Approximations, contre-vérités : on a vérifié les arguments entendus lors de la Grande confrontation

Publié le 9 décembre 2020 à 16h10, mis à jour le 9 décembre 2020 à 19h03

Source : TF1 Info

FACT CHECK - Lors de la "Grande confrontation" diffusée ce mardi sur LCI, plusieurs profils ont interrogé le ministre de la Santé, parfois en faisant des erreurs, des approximations ou directement en diffusant des fausses informations. Nous avons passé aux cribles certains arguments.

Une psychologue retraitée, une fonctionnaire de l'Éducation nationale, un infirmier à l'AP-HP, une attachée de presse et un écrivain. Les profils présents sur le plateau de LCI lors de la Grande confrontation étaient divers et variés. Mardi 8 décembre, ils ont confronté le ministre de la Santé à leurs craintes, leurs questionnements et leurs doutes. Face à Olivier Véran, chacun est venu avec ses arguments, qui étaient parfois fallacieux.

Des soignants plus récalcitrants à se faire soigner ?

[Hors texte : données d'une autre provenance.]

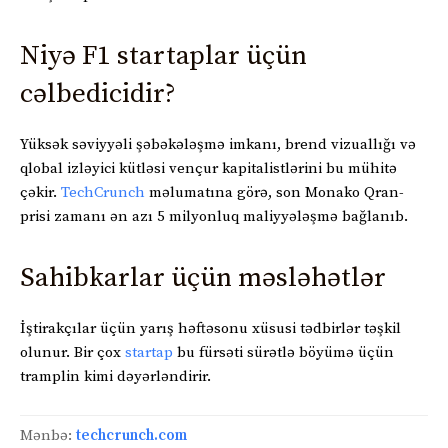
Niyə F1 startaplar üçün
cəlbedicidir?
Yüksək səviyyəli şəbəkələşmə imkanı, brend vizuallığı və
qlobal izləyici kütləsi vençur kapitalistlərini bu mühitə
çəkir.
TechCrunch
məlumatına görə, son Monako Qran-
prisi zamanı ən azı 5 milyonluq maliyyələşmə bağlanıb.
Sahibkarlar üçün məsləhətlər
İştirakçılar üçün yarış həftəsonu xüsusi tədbirlər təşkil
olunur. Bir çox
startap
bu fürsəti sürətlə böyümə üçün
tramplin kimi dəyərləndirir.
Mənbə:
techcrunch.com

C'est Martine Gruère qui a ouvert le bal. Retraitée de 75 ans, elle fait partie des publics prioritaires à la vaccination. Si elle n'est pas complètement réticente à cette méthode, elle a voulu savoir pourquoi le personnel soignant n'était pas le premier à se faire vacciner. Cette ancienne psychologue a tenu à souligner que "les soignants sont souvent plus réticents que la majorité de la population" à se faire vacciner. Une affirmation qui ne va pas dans le sens des dernières données disponibles à ce sujet. Selon une étude de Santé publique France, publiées en novembre 2020, seule 53% des personnes interrogées répondaient vouloir "certainement ou probablement se faire vacciner". Or, ce chiffre augmente très fortement chez le personnel soignant. Comme nous vous l'expliquions dans cet article, l'étude relevait que 80% des médecins généralistes et pharmaciens avaient l'intention de se faire vacciner. Un pourcentage qui tombait à 68% chez les professionnels de santé libéraux et 55% chez les infirmiers. C'est tout de même plus que la moyenne nationale.

Un ADN réécrit ?

Une autre invitée était, quant à elle, bien plus réticente au vaccin. Anaïs Lefaucheux, présentée comme critique littéraire, a ainsi regretté face à Olivier Véran que le futur vaccin contre le Covid-19 vienne "modifier l'ADN", reprenant à son compte une fausse information largement diffusée sur les réseaux sociaux. Des messages alarmistes assurent en effet depuis quelques jours que les vaccins utilisant la technologie "à ARNm" sont dangereux car ils contribueraient à modifier nos gènes de manière irréversible : "Personne ne pourra ensuite corriger cette anomalie génétique jusqu'à la fin de vos jours et vous la transmettrez à votre descendance", croit ainsi savoir un internaute. Des thèses formellement contestées par les scientifiques spécialistes de ces questions, comme l'a rappelé le ministre de la Santé sur le plateau, avant de préciser le fonctionnement de cette nouvelle méthode : "On ne vous injecte pas de maladie, ni de virus [...]. On n'injecte qu'un brin d'ARN, il n'intègre pas le génome humain, il ne rentre pas du tout dans l'ADN humain". 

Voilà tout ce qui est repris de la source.